BEGIN GIVEN DATA

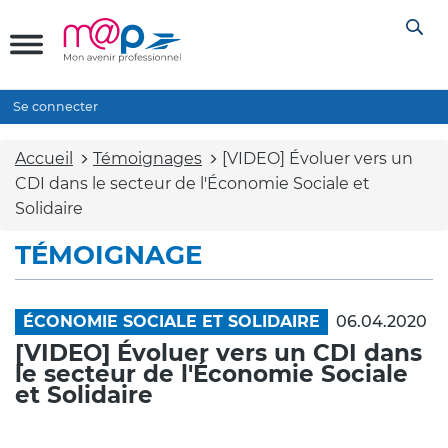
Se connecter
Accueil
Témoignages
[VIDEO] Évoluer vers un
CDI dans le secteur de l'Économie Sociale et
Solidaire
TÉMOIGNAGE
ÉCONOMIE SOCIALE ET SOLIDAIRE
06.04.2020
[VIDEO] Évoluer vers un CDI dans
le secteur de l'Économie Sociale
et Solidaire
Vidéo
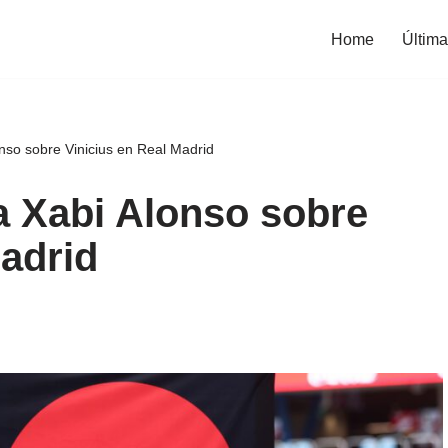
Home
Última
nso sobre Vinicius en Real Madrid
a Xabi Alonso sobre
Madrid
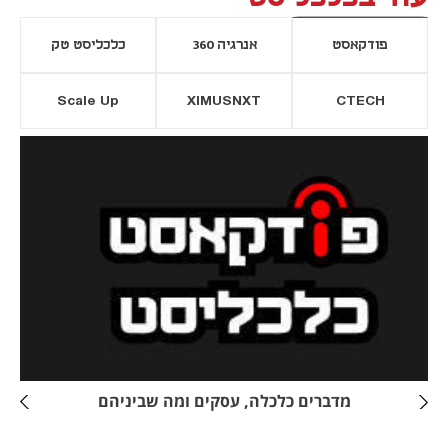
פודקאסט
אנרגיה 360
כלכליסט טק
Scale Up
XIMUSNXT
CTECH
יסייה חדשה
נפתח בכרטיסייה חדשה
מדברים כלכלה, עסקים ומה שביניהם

END GIVEN DATA

» EXERCISE: If a line in the records has the word "Madrid", copy that line.

» RESPONSE:
nso sobre Vinicius en Real Madrid
Madrid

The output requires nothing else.